Below are some records. Pull every line that contains the word "OmniStudio".

= = = = = = =

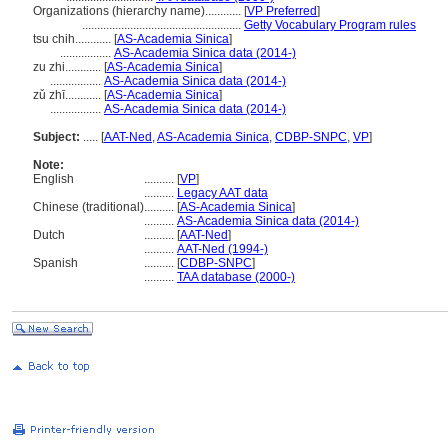
Organizations (hierarchy name)............
[
VP Preferred
]
.....................................................
Getty Vocabulary Program rules
tsu chih............
[
AS-Academia Sinica
]
.................
AS-Academia Sinica data (2014-)
zu zhi............
[
AS-Academia Sinica
]
.................
AS-Academia Sinica data (2014-)
zǔ zhī............
[
AS-Academia Sinica
]
.................
AS-Academia Sinica data (2014-)
Subject:
.....
[
AAT-Ned
,
AS-Academia Sinica
,
CDBP-SNPC
,
VP
]
Note:
English
..........
[
VP
]
..........
Legacy AAT data
Chinese (traditional)
..........
[
AS-Academia Sinica
]
..........
AS-Academia Sinica data (2014-)
Dutch
..........
[
AAT-Ned
]
..........
AAT-Ned (1994-)
Spanish
..........
[
CDBP-SNPC
]
..........
TAA database (2000-)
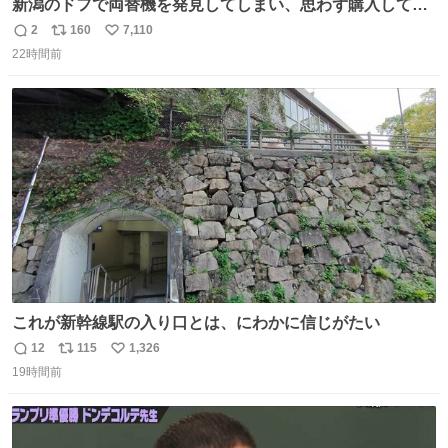
新潟のドフで両替機を発見してしまい、思わず購入してし
まい大阪に発送するイベントが発生
2
160
7,110
返
リ
い
22時間前
信
ポ
い
数
ス
ね
ト
数
数
これが新幹線駅の入り口とは、にわかに信じがたい
12
115
1,326
返
リ
い
19時間前
信
ポ
い
数
ス
ね
ト
数
数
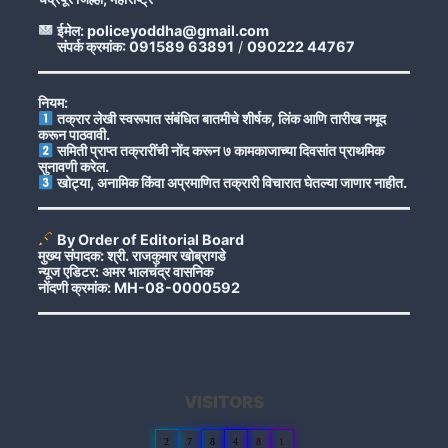
ईमेल: policeyoddha@gmail.com
संपर्क क्रमांक: 091589 63891
/
090222 44767
नियम:
तक्रार लेखी स्वरूपात संबंधित बातमीचे शीर्षक, लिंक आणि तारीख नमूद
करून पाठवावी.
समिती प्राप्त तक्रारींची नोंद करून ७ कामकाजाच्या दिवसांत प्राथमिक
सुनावणी करेल.
खोट्या, अनामिक किंवा अप्रमाणित तक्रारी विचारात घेतल्या जाणार नाहीत.
By Order of Editorial Board
मुख्य संपादक: श्री. राजकुमार खोब्रागडे
न्यूज एडिटर: अमर भालचंद्र वासनिक
नोंदणी क्रमांक: MH-08-0000592
VISITORS
2
7
8
4
8
1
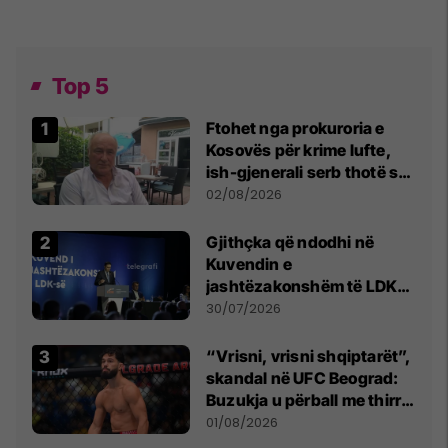
Top 5
Ftohet nga prokuroria e
Kosovës për krime lufte,
ish-gjenerali serb thotë se
dikush e tradhtoi në
02/08/2026
Beograd
Gjithçka që ndodhi në
Kuvendin e
jashtëzakonshëm të LDK-
së
30/07/2026
“Vrisni, vrisni shqiptarët”,
skandal në UFC Beograd:
Buzukja u përball me thirrje
anti-shqiptare nga
01/08/2026
tribunat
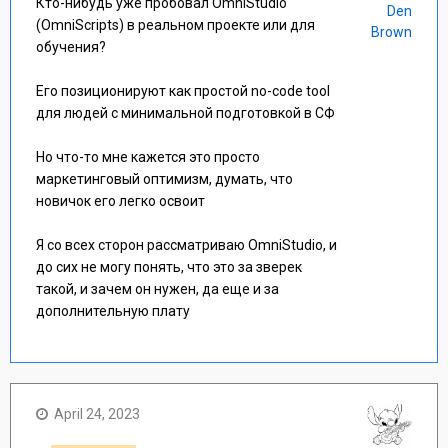
Кто-нибудь уже пробовал OmniStudio
Den
(OmniScripts) в реальном проекте или для
Brown
обучения?
Его позиционируют как простой no-code tool
для людей с минимальной подготовкой в СФ
Но что-то мне кажется это просто
маркетинговый оптимизм, думать, что
новичок его легко освоит
Я со всех сторон рассматриваю OmniStudio, и
до сих не могу понять, что это за зверек
такой, и зачем он нужен, да еще и за
дополнительную плату
April 24, 2023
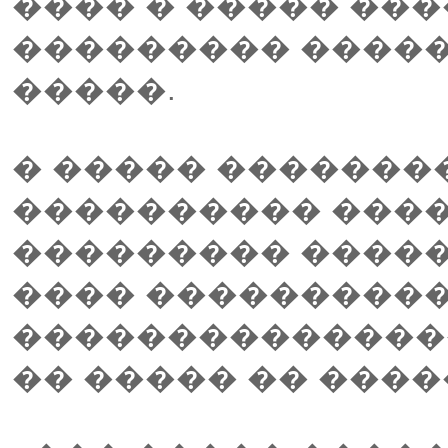
���� � ����� ��
��������� ������
�����.
� ����� �������
���������� ����
��������� ������
���� ����������
��������������� 
�� ����� �� ���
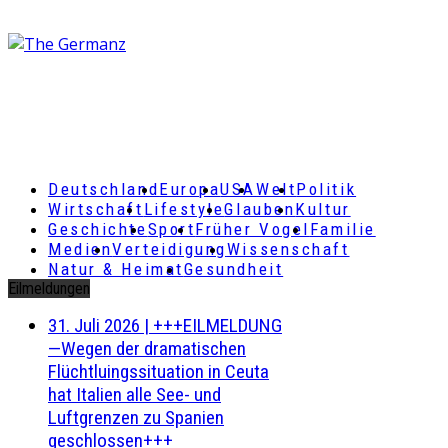
Deutschland
Europa
USA
Welt
Politik
Wirtschaft
Lifestyle
Glauben
Kultur
Geschichte
Sport
Früher Vogel
Familie
Medien
Verteidigung
Wissenschaft
Natur & Heimat
Gesundheit
Eilmeldungen
31. Juli 2026
|
+++EILMELDUNG
—Wegen der dramatischen
Flüchtluingssituation in Ceuta
hat Italien alle See- und
Luftgrenzen zu Spanien
geschlossen+++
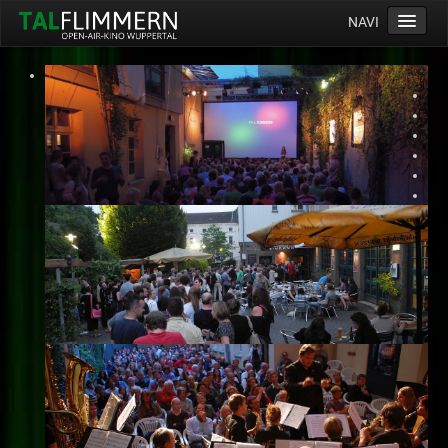
NAVI
Home
Programm
Service
Ticketinfos
Ort
Anreise
Wetter
Kinogutschein
Konzept
Archiv
Kontakt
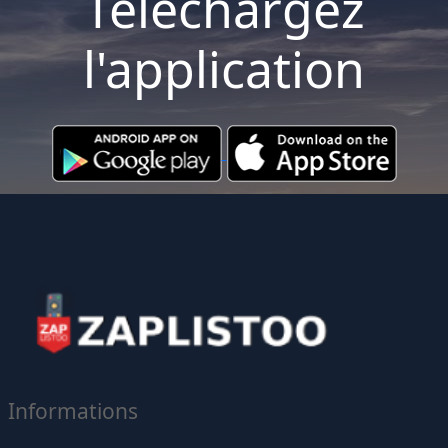
Téléchargez
l'application
Informations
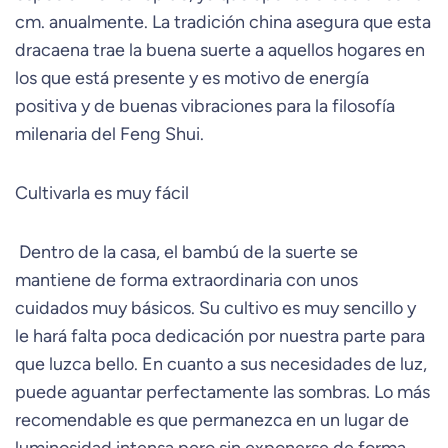
cm. anualmente. La tradición china asegura que esta
dracaena trae la buena suerte a aquellos hogares en
los que está presente y es motivo de energía
positiva y de buenas vibraciones para la filosofía
milenaria del Feng Shui.
Cultivarla es muy fácil
Dentro de la casa, el bambú de la suerte se
mantiene de forma extraordinaria con unos
cuidados muy básicos. Su cultivo es muy sencillo y
le hará falta poca dedicación por nuestra parte para
que luzca bello. En cuanto a sus necesidades de luz,
puede aguantar perfectamente las sombras. Lo más
recomendable es que permanezca en un lugar de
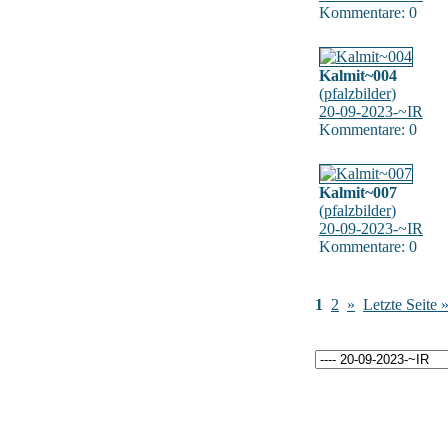
Kommentare: 0
Kalmit~004
(
pfalzbilder
)
20-09-2023-~IR
Kommentare: 0
Kalmit~007
(
pfalzbilder
)
20-09-2023-~IR
Kommentare: 0
1
2
»
Letzte Seite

= = = = = = =

* [TASK RESPONSE]
Кто-нибудь уже пробовал OmniStudio
Я со всех сторон рассматриваю OmniStudio, и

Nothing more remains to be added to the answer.